Mas no que isso tudo afeta você, leitor?
Ora, quando você vai consultar um profissional de saúde, no mais das vezes você está em uma posição de vulnerabilidade, depositando naquele clínico um saber sobre o que lhe faz sofrer. No caso de sofrimento psíquico, os pacientes chegam ao consultório do psiquiatra, do psicólogo ou do psicanalista até mesmo sem condições de explicar o que lhes ocorre, sendo necessária uma minuciosa conversa para delimitar razoavelmente do que se trata o problema.
Em um contexto em que nos vemos fragilizados por sintomas depressivos, ansiosos ou qualquer outra forma de padecimento, a palavra que nomeia o nosso quadro pode acabar ocupando um lugar central na vida, sendo como uma espécie de imã que atrai todos os aspectos do cotidiano. Por exemplo, é absolutamente normal termos dias em que estamos mais para baixo, sem vontade de sair da cama ou entristecidos. Podemos estar em um momento de repensar a nossa carreira, preocupados com algum problema do trabalho ou mesmo estes atos sentimentos podem ter alguma causalidade inconsciente. Entretanto, não raro alguém que recebeu o diagnóstico de transtorno de depressivo vai referenciar estes aspectos cotidianos ao seu diagnóstico: “Fiquei triste com este filme porque tenho depressão” ou “Estou preocupado com a apresentação amanhã porque tenho transtorno de ansiedade”. Nestes casos, que são muito comuns, o paciente toma o diagnóstico como um nome próprio, identificando-se de tal forma aos sintomas do suposto transtorno a ponto de ratificar este diagnóstico, como uma forma de garantir, se não a cura, pelo menos a sensação de não estar sozinho com o seu sofrimento e, assim, fazer parte de um grupo (“os que têm TDAH”, “os depressivos”, “os border“).
Isso não implica, de forma alguma, dizer que não haja sofrimento – e muitas vezes sofrimento incapacitante – nestes quadros diagnosticados por clínicos competentes e sérios.
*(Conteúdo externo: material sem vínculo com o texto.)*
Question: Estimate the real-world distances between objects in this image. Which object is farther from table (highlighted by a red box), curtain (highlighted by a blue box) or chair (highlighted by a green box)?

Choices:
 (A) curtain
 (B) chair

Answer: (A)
O problema é quando acontece o que estamos vendo hoje em dia nos consultórios de psicanalistas: pacientes diagnosticados desde seus 5 ou 6 anos de idade como portadores de transtorno de ansiedade que, agora perto dos 30, já nem sabem mais o que de sua vida diz respeito a si mesmos e o que é uma adequação a este segundo nome que lhes foi dado há tanto tempo e que lhes dá uma sensação de pertença a um grupo.
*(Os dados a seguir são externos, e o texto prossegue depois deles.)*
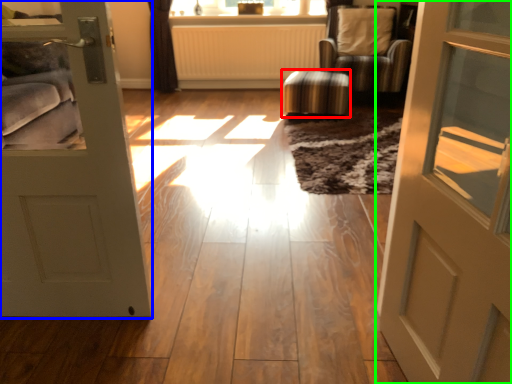 Question: Estimate the real-world distances between objects in this image. Which object is closer to stool (highlighted by a red box), door (highlighted by a blue box) or door (highlighted by a green box)?

Choices:
 (A) door
 (B) door

Answer: (A)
Dar nome a um sofrimento é um procedimento difícil e exige muito cuidado por parte do clínico, justamente pelo risco de se acabar banalizando o uso de categorias diagnósticas que, boa parte das vezes, não têm embasamento suficiente a não ser aquele produzido por pesquisas que servem mais como propaganda de medições psicotrópicas do que como estudos que pensam o seu próprio método.
O cuidado que se deve ter é o de não se produzir um sequestro da história singular do paciente pela abstração dos critérios diagnósticos criados e amplamente divulgados pela indústria farmacêutica.